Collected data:
════

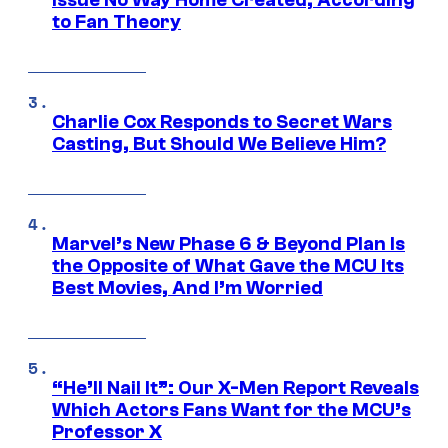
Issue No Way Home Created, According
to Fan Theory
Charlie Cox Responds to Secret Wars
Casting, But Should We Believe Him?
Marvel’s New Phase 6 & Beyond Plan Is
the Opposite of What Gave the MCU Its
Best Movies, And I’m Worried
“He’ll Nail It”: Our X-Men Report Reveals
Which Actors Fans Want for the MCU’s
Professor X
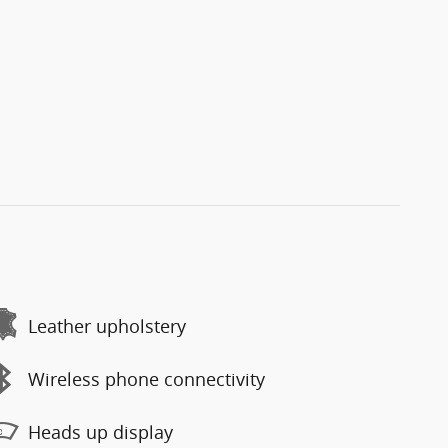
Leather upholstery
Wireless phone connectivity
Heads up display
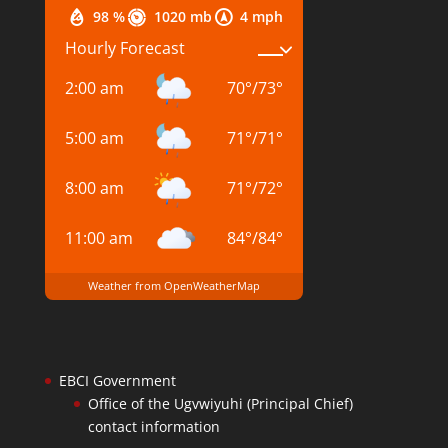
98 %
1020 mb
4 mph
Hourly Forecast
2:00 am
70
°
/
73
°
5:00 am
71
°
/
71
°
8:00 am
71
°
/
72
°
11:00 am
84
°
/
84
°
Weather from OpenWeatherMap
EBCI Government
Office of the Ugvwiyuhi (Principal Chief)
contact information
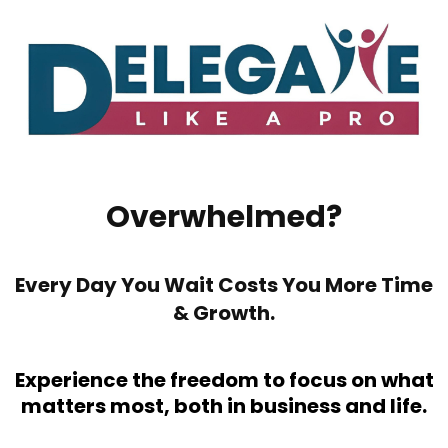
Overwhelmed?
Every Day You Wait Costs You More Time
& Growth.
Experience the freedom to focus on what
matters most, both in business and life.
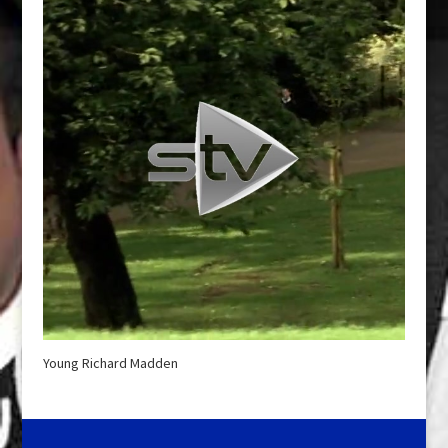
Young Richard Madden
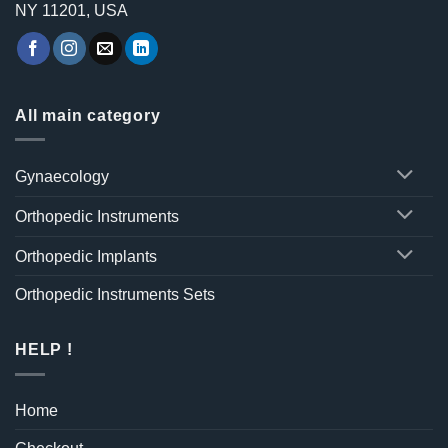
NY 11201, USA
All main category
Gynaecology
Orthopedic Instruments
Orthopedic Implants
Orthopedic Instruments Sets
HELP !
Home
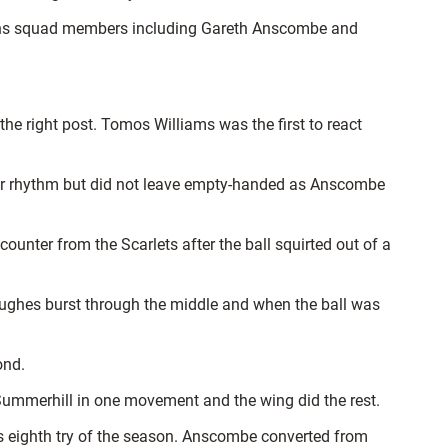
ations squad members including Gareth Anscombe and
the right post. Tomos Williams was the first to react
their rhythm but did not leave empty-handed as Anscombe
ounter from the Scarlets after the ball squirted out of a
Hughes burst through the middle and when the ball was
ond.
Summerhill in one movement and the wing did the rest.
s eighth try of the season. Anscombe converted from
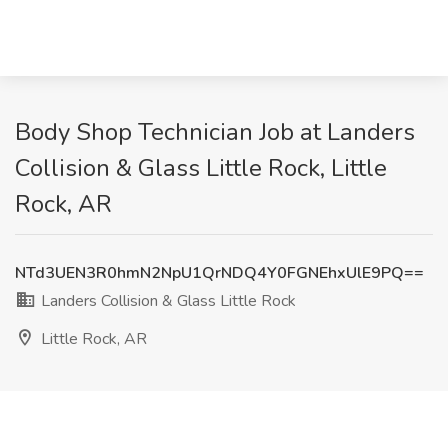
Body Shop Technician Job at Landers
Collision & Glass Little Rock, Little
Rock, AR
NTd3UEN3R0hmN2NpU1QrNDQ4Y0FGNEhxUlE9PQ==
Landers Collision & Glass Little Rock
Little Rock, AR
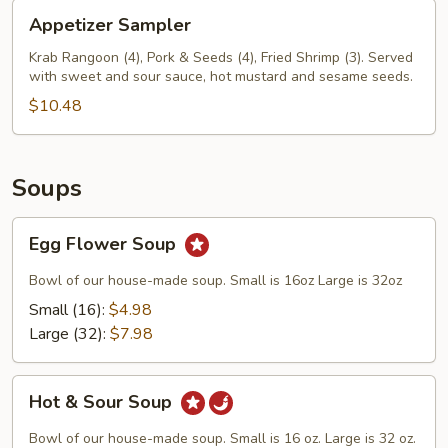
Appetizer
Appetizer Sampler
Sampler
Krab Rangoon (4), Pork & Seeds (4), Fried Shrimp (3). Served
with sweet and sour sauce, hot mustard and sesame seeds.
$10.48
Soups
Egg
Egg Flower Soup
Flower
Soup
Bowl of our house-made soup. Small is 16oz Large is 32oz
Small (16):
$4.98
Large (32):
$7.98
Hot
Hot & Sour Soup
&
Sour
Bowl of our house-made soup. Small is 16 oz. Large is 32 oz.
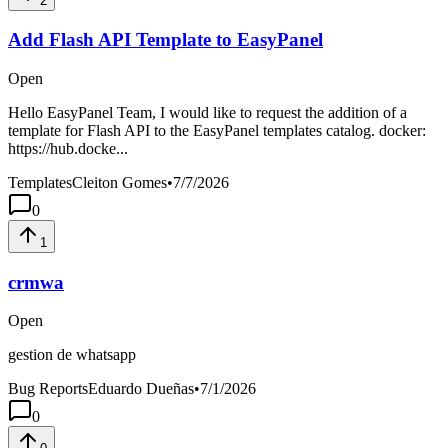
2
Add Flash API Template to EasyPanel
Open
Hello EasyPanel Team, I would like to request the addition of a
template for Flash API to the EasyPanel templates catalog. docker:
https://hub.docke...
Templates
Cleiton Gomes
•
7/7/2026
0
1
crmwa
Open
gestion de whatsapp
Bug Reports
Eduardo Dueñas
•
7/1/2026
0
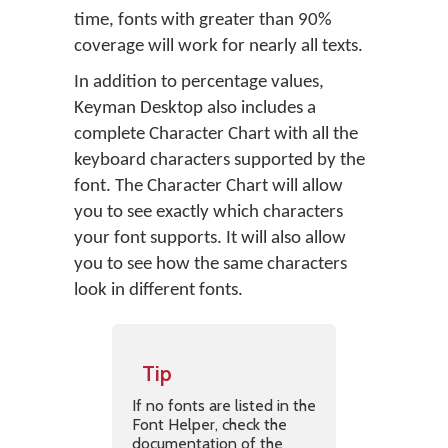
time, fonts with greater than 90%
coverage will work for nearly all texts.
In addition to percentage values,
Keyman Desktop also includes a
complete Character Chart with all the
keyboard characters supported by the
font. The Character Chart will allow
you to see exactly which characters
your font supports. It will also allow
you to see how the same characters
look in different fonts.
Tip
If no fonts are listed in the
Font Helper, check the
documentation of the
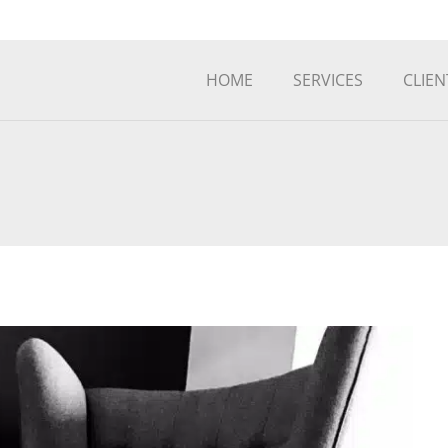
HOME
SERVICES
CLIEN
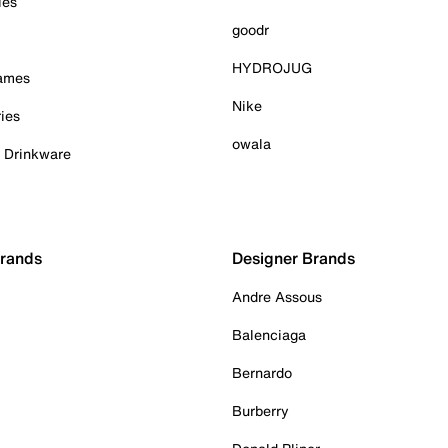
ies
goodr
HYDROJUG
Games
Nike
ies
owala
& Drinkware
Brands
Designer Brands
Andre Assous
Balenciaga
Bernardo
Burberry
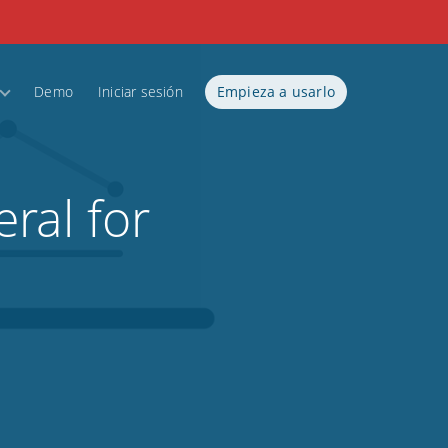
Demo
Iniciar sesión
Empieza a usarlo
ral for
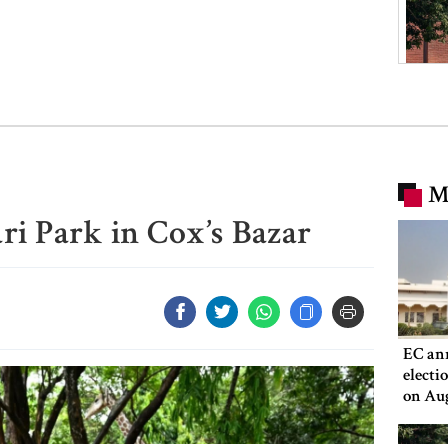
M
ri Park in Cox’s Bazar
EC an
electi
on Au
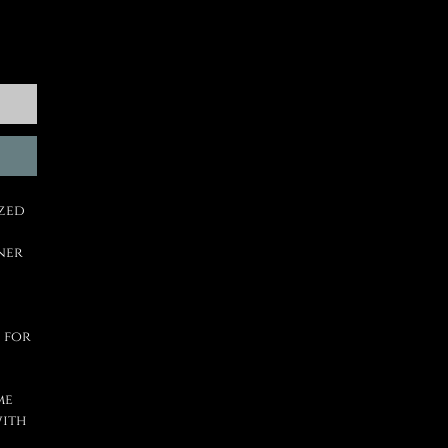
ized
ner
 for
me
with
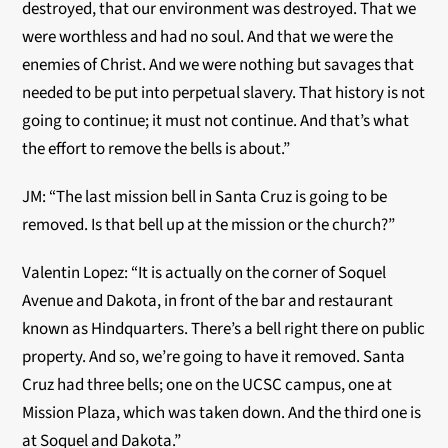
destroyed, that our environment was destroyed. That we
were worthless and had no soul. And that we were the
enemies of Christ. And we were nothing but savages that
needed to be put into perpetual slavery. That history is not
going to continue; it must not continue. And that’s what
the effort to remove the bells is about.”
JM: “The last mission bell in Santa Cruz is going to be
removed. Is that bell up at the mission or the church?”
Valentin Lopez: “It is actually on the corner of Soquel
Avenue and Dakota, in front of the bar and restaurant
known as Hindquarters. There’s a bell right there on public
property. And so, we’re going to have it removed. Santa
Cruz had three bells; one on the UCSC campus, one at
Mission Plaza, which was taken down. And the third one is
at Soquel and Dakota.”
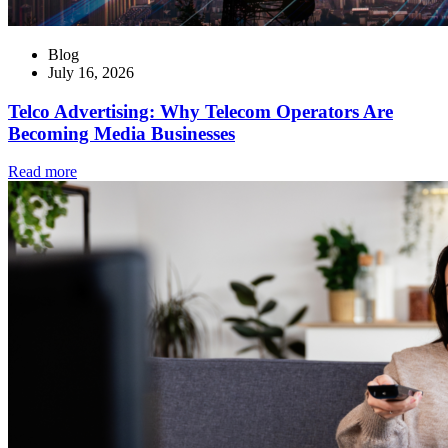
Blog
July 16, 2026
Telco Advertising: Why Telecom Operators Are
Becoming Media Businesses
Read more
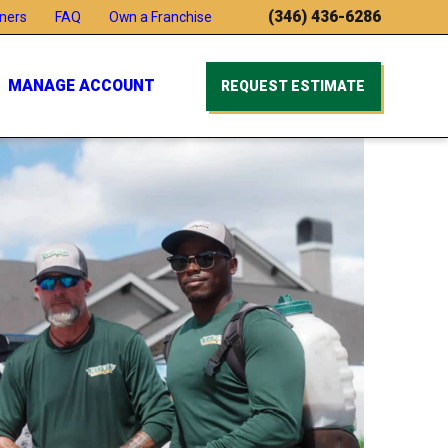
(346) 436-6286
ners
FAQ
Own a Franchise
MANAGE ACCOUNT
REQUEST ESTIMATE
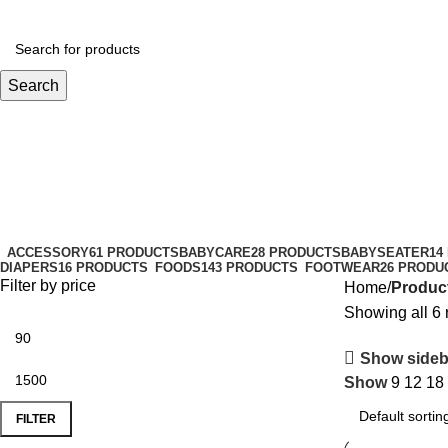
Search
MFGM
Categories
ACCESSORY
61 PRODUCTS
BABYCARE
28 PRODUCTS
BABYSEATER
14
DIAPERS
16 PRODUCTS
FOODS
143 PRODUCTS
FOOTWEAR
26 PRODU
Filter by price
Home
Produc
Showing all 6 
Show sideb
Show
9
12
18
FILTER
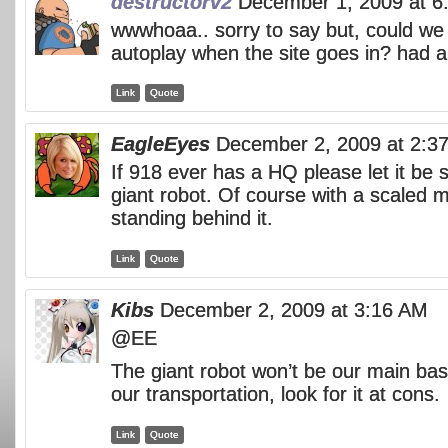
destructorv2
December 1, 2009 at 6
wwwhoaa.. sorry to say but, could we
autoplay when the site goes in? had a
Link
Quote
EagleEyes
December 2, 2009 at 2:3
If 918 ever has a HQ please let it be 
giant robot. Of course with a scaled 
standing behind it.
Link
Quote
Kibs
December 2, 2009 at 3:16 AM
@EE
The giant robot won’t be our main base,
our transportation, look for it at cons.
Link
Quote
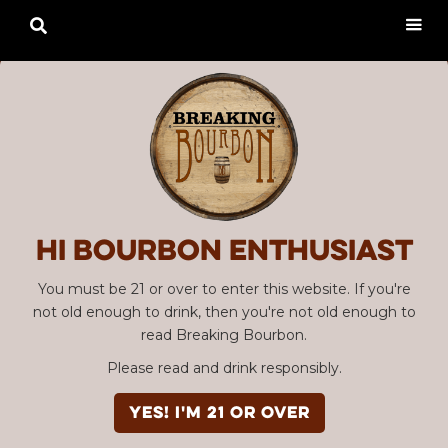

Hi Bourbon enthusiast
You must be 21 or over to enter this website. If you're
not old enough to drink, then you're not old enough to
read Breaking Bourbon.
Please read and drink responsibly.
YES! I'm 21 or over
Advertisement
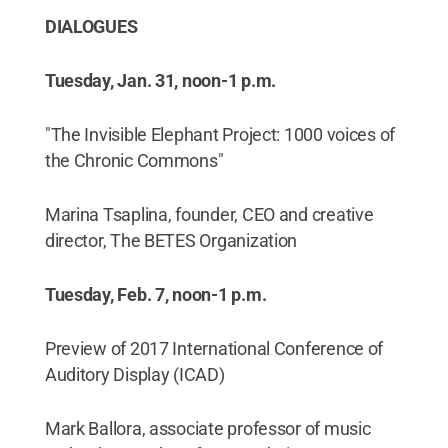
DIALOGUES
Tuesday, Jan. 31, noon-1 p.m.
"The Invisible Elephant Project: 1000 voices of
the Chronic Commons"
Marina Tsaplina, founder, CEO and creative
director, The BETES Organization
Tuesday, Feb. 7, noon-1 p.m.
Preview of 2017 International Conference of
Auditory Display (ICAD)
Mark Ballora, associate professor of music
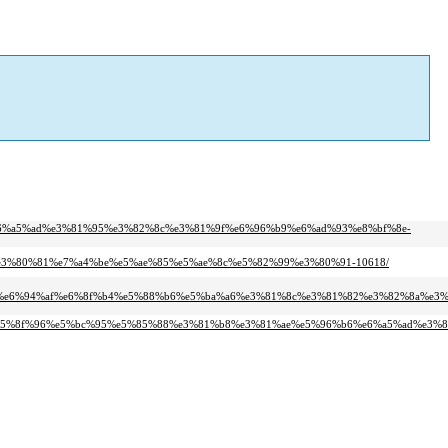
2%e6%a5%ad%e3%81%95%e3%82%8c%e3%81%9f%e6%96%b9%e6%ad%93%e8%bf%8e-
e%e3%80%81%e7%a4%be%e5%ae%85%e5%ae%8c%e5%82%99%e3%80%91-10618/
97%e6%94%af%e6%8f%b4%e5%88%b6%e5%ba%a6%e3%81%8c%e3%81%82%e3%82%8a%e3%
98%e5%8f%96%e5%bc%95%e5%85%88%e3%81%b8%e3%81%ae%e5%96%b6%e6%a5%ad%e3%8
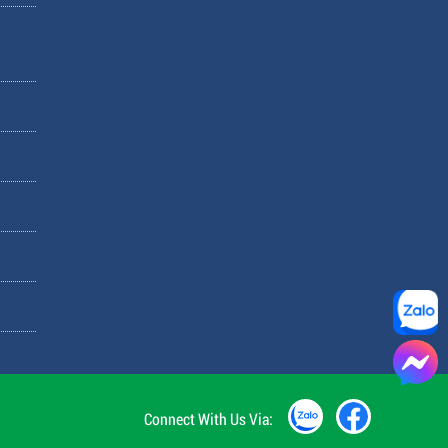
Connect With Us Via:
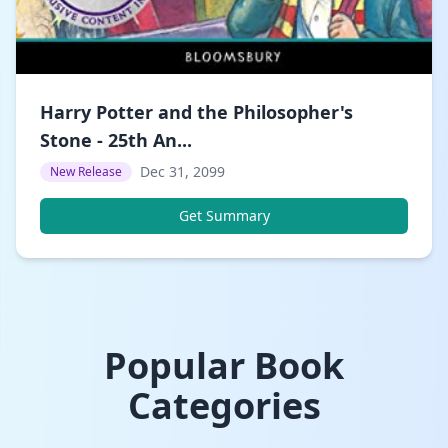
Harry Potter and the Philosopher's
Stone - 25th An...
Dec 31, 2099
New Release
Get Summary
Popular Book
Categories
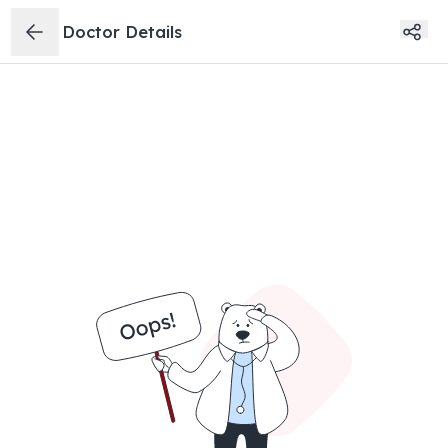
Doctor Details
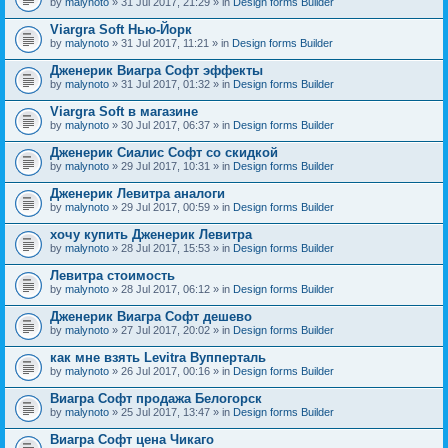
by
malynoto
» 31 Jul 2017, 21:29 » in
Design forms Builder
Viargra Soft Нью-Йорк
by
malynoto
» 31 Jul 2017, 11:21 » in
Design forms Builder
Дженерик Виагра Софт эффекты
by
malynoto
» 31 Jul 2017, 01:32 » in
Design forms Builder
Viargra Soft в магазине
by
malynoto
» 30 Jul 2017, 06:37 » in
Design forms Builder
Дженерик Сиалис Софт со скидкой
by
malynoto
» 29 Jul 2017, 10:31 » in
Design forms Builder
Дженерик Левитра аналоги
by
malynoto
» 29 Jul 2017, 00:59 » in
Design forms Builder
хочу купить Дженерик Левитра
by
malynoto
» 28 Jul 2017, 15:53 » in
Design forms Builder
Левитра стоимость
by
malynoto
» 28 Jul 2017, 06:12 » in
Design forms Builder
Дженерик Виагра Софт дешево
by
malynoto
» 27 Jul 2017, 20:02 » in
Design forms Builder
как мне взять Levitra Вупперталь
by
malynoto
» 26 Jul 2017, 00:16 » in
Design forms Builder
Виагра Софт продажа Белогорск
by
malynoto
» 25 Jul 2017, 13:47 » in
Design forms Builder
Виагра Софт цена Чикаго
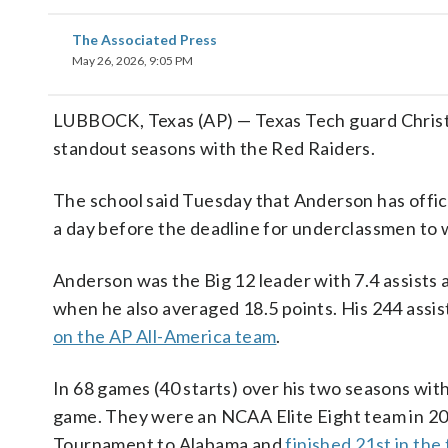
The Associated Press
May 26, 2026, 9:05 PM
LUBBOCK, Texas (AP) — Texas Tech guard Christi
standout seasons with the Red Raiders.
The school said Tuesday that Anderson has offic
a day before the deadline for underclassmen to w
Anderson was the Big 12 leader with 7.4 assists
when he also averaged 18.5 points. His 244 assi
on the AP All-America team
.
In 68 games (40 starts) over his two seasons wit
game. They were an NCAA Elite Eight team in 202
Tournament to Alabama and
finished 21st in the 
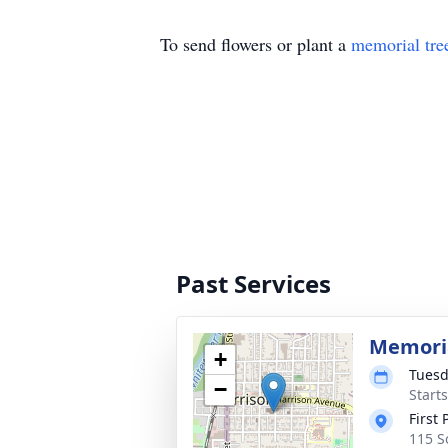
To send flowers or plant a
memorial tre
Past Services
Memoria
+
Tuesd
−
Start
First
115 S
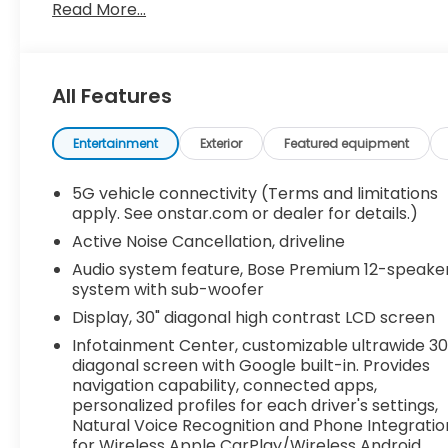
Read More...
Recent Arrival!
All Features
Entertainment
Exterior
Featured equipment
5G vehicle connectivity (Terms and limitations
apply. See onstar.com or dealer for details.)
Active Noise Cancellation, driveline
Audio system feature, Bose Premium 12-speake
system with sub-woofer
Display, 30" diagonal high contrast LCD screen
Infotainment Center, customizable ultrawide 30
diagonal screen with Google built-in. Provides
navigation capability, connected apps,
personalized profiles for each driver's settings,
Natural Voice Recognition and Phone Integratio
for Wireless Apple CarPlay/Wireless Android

════

Go through the lines above. Select every one that has the string "seasons".

standout seasons with the Red Raiders.
In 68 games (40 starts) over his two seasons wit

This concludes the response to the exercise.